D'aucuns à Washington affirment qu'une
stratégie d'usure pour soutenir l'opposition et les sanctions financières
suffisent à paralyser la Syrie et à affaiblir l'Iran comme puissance régionale.
Mais il existe un important groupe de pression en faveur d'une guerre par
procuration menée par une alliance d'Etats sunnites.

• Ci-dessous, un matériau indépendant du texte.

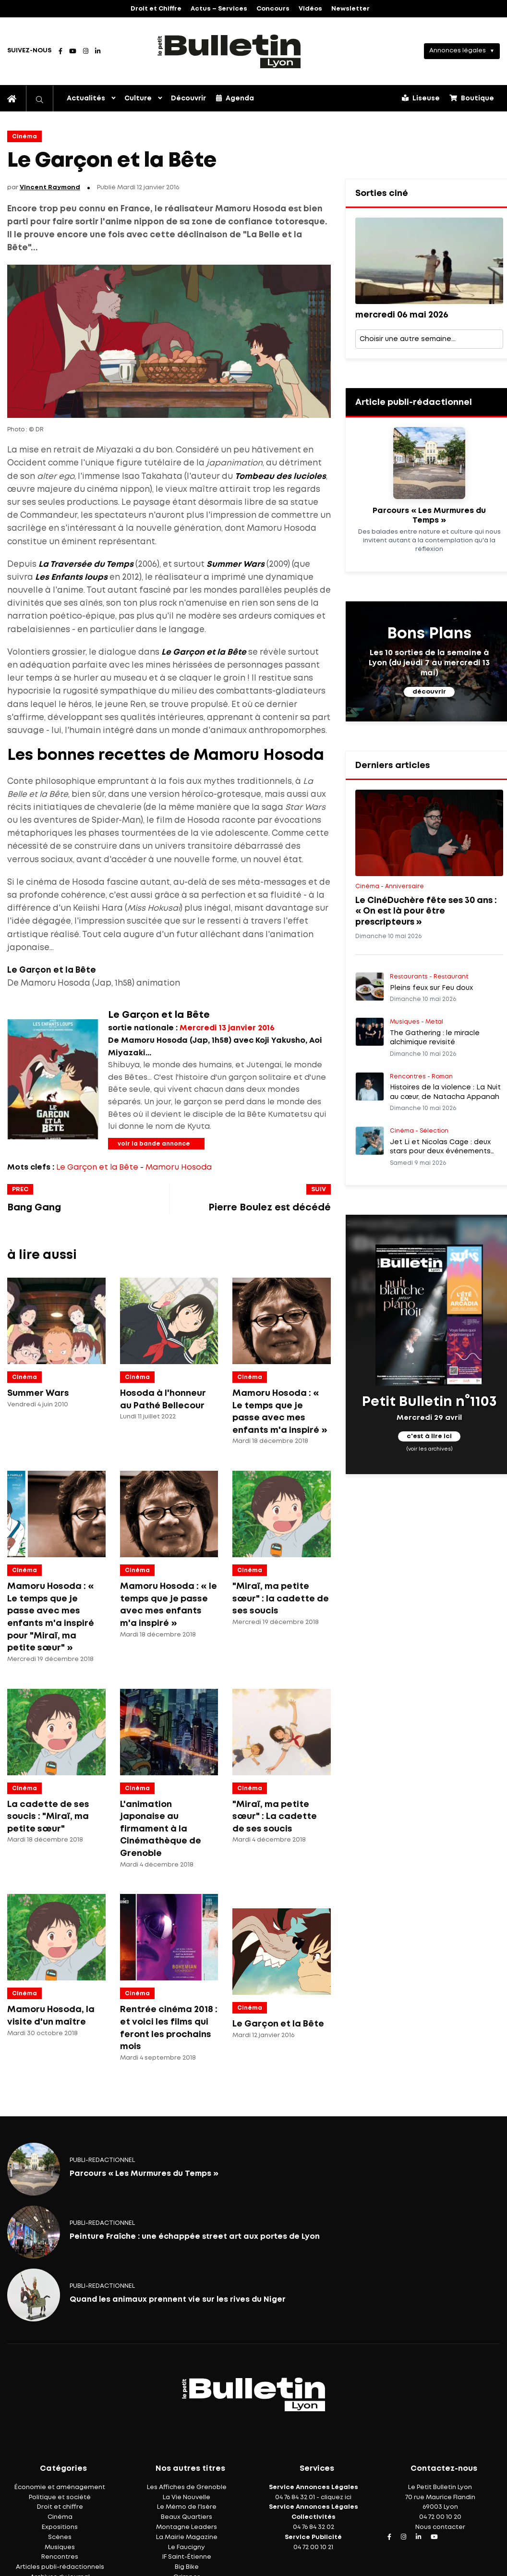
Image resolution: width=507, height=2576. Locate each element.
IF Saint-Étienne (186, 2557)
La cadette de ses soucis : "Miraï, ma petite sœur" (48, 1817)
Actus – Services (219, 9)
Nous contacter (440, 2527)
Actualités (86, 98)
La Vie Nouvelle (186, 2497)
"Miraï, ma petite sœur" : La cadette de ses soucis (274, 1817)
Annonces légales (457, 50)
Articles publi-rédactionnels (60, 2567)
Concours (273, 9)
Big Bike (187, 2567)
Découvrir (188, 98)
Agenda (235, 98)
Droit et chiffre (60, 2507)
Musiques (60, 2547)
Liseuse (421, 98)
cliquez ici (336, 2497)
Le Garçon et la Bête (97, 1167)
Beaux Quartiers (186, 2517)
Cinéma (24, 136)
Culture (138, 98)
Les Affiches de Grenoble (187, 2487)
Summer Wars (38, 1393)
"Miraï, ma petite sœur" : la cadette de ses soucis (280, 1599)
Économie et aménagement (59, 2487)
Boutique (471, 98)
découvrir (429, 692)
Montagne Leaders (186, 2527)
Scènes (60, 2537)
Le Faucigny (186, 2547)
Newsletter (350, 9)
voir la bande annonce (154, 1144)
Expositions (60, 2527)
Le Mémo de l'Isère (187, 2507)
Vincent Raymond (50, 187)
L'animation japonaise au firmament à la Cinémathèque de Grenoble (160, 1829)
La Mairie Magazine (186, 2537)
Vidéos (310, 9)
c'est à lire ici (429, 1437)
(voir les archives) (429, 1449)
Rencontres (59, 2557)
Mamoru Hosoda (178, 1167)
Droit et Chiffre (156, 9)
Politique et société (60, 2497)
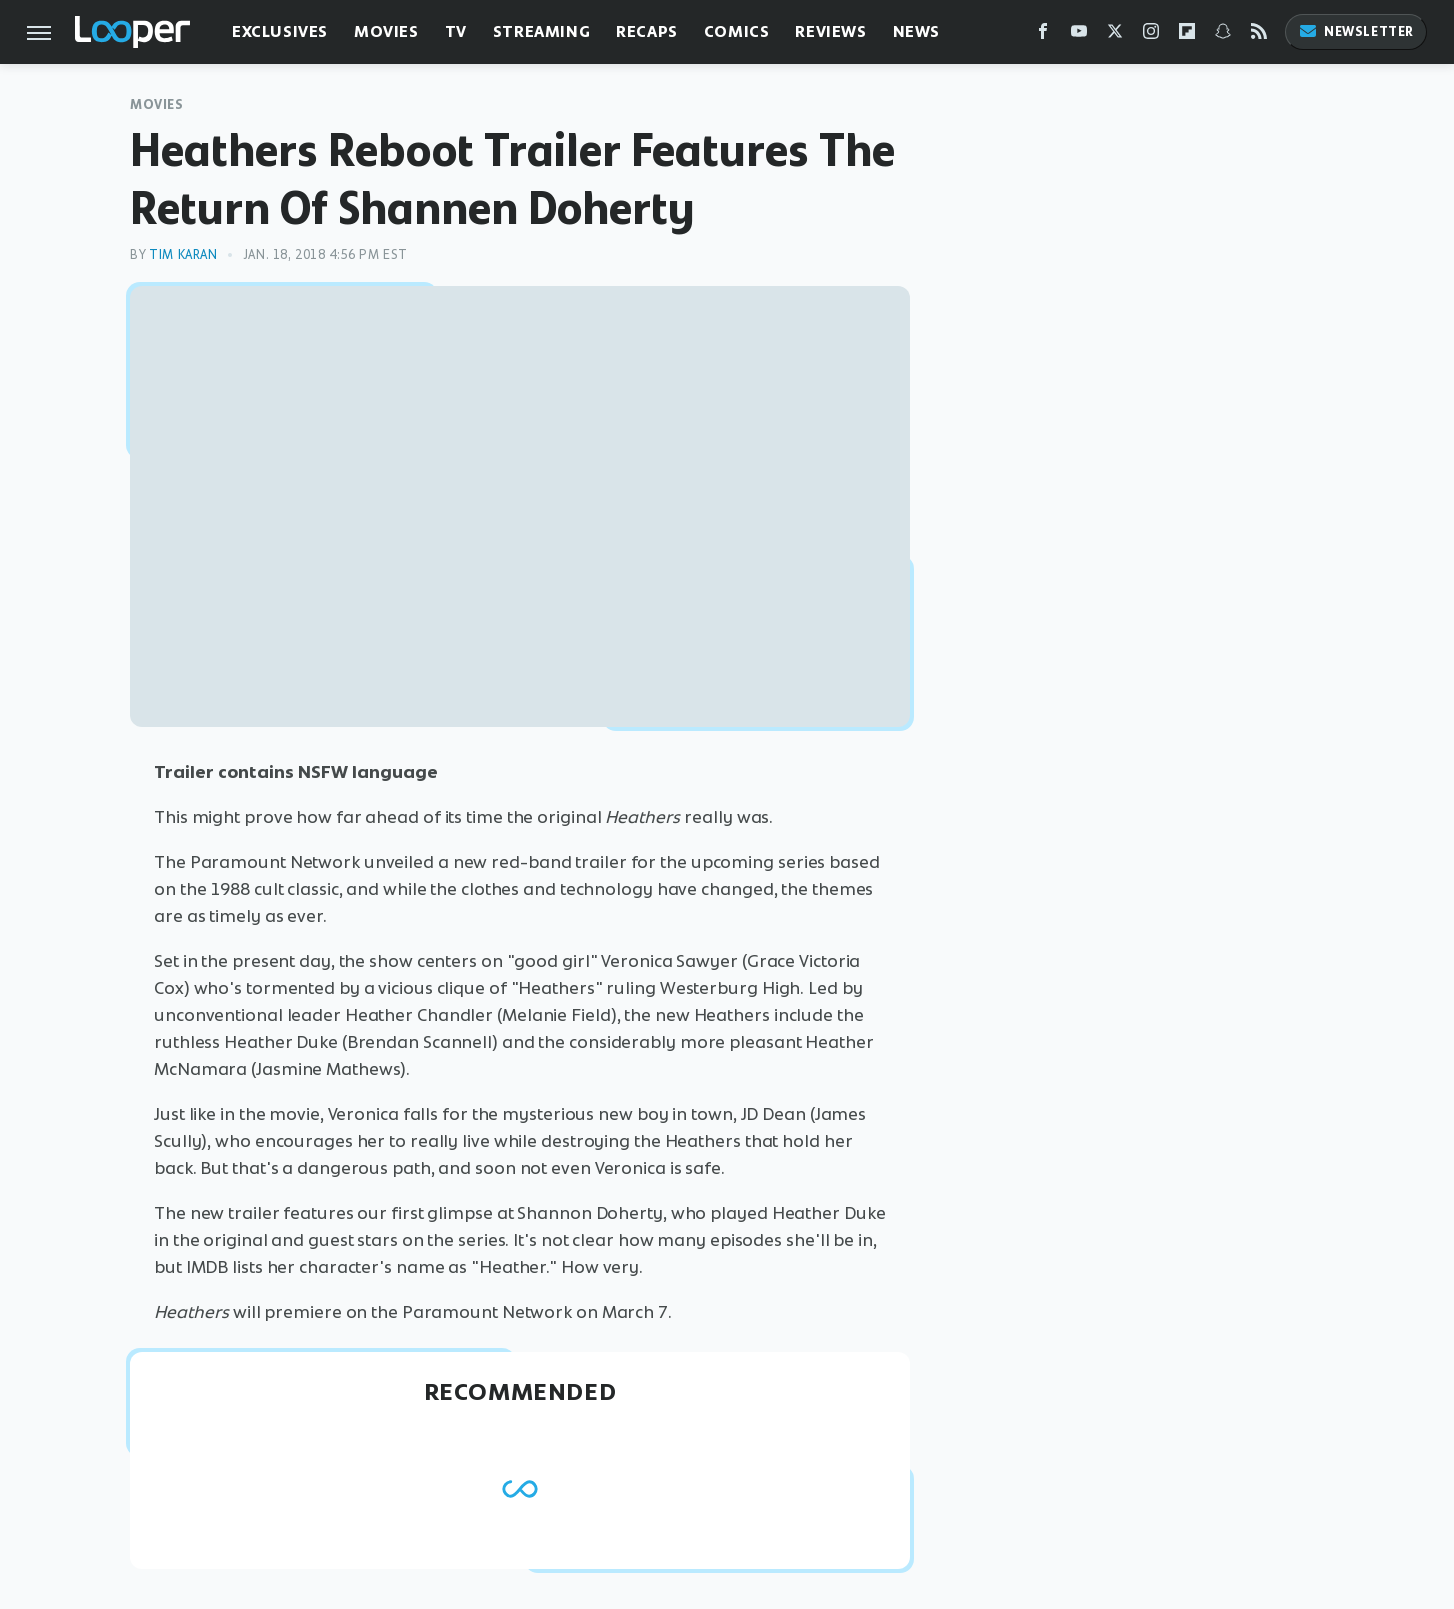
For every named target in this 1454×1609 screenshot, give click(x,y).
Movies (386, 31)
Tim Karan (183, 254)
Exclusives (280, 31)
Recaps (647, 31)
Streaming (541, 31)
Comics (737, 31)
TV (456, 31)
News (916, 31)
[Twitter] (1115, 35)
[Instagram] (1151, 35)
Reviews (830, 31)
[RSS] (1259, 35)
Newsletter (1356, 31)
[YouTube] (1079, 35)
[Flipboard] (1187, 35)
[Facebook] (1043, 35)
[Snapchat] (1223, 35)
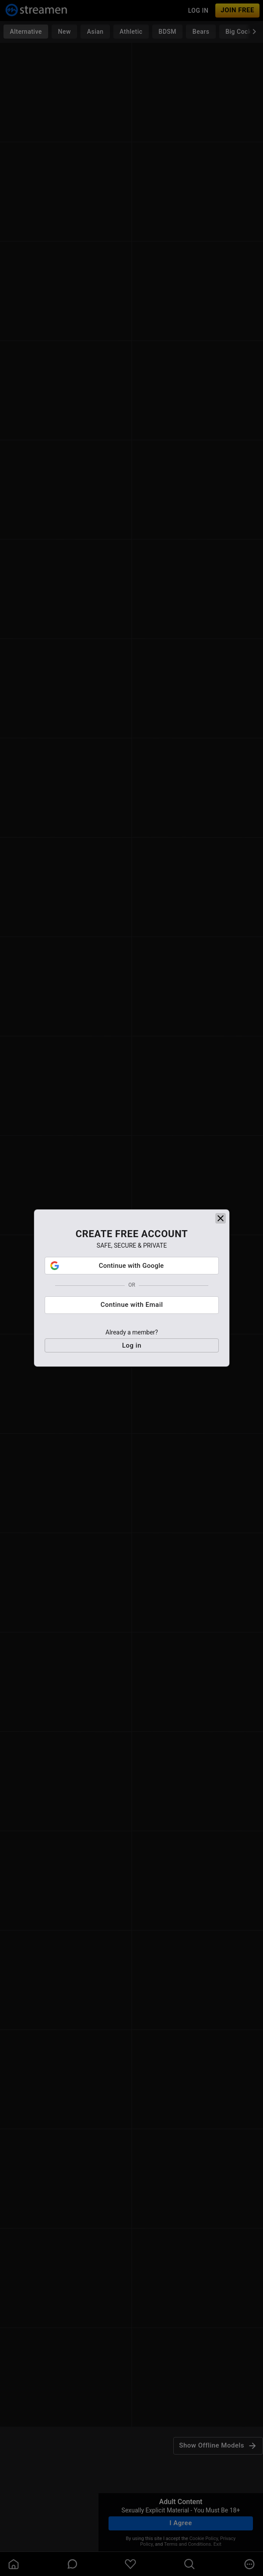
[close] (220, 1218)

Beaucoup de choses dépendent de la
manière dont une telle guerre peut être instiguée et effectivement menée,
compte tenu que la voie de l'ONU est barrée par le pouvoir de veto de la Russie
et de la Chine et qu'une intervention de l'OTAN pourrait se révéler être trop
explosive après la Libye. Un élément, dans ces calculs, est le manque de
fiabilité et la faiblesse de l'opposition menée par le CNS et divers rivaux qui
convoitent les faveurs de Washington.
Le CNS est une coalition dominée par des
groupes islamistes et qui a très peu de cohésion ou de soutien populaire. La
force dominante en est le mouvement des Frères musulmans qui, comme en Egypte
et en Libye, propose ses services en tant qu'allié fiable de Washington -
faisant partie d'un nouvel « axe sunnite » sectaire devant être
dressé contre le régime alaouite d'Assad et contre l'Iran chiite.
Ecrivant le 6 mai
dans le New York Times, Neil MacFarqhuar, décrit un CNS dominé par les
Frères musulmans et deux autres organisations islamistes, le Groupe national
d'action et le Mouvement national syrien, qui « rivalisent entre eux pour
exercer de l'influence. »
Kamal Lebwany, « libéral » qui
a quitté le CNS, se plaint de ce que « Les Frères musulmans monopolisent
tout - l'argent, les armes, le CNS. Le CNS a une écorce libérale qui recouvre
un noyau totalitaire non démocratique. »
L'ancien dirigeant des Frères musulmans,
Ali Sadreddin al-Bayanouni, estime que les Frères envoient entre 1 million et 2
millions de dollars par mois en Syrie « pour les besoins
humanitaires ». Un religieux local a expliqué, « Ils veulent que je
reconstruise le groupe des Frères musulmans au moyen d'un réseau humanitaire en
aidant des familles pauvres, des militants emprisonnés et en payant l'aide
médicale. Si nous parvenons à fournir de bons services et une bonne politique à
tous les Syriens, nous serons élus. »
Daniel Brode du service de renseignement
basé en Israël, Max Security Solutions, a expliqué à Middle East Online,
« La récente vague d'attentats suicides en Syrie ainsi que la saisie par
le Liban d'un cargo transportant des armes destinées aux rebelles syriens,
souligne l'infiltration non seulement de l'idéologie jihadiste sunnite en Syrie
mais aussi d'armes, de tactiques et de combattants en provenance de l'ensemble
du Moyen-Orient. »
Il cite le soutien à l'insurrection de
la part de l'Arabie saoudite, du Qatar et de la Libye et l'émergence de
groupes tels le front al-Nusra qui a revendiqué la responsabilité pour
plusieurs attentats suicides - bien que ceci ait, en grande partie, été ignoré
dans les médias occidentaux.
Pour l'heure, tout est mis en oeuvre
pour renforcer militairement et politiquement le CNS et l'Armée syrienne libre
(FSA). Le CNS notamment a reçu des instructions pour contrôler plus directement
le soulèvement, en payant les dirigeants connus de la FSA en Syrie, au moyen de
promesses de 100 millions de dollars en provenance de l'Arabie saoudite et des
Emirats arabes unis ainsi que de 33 millions de dollars des Etats-Unis.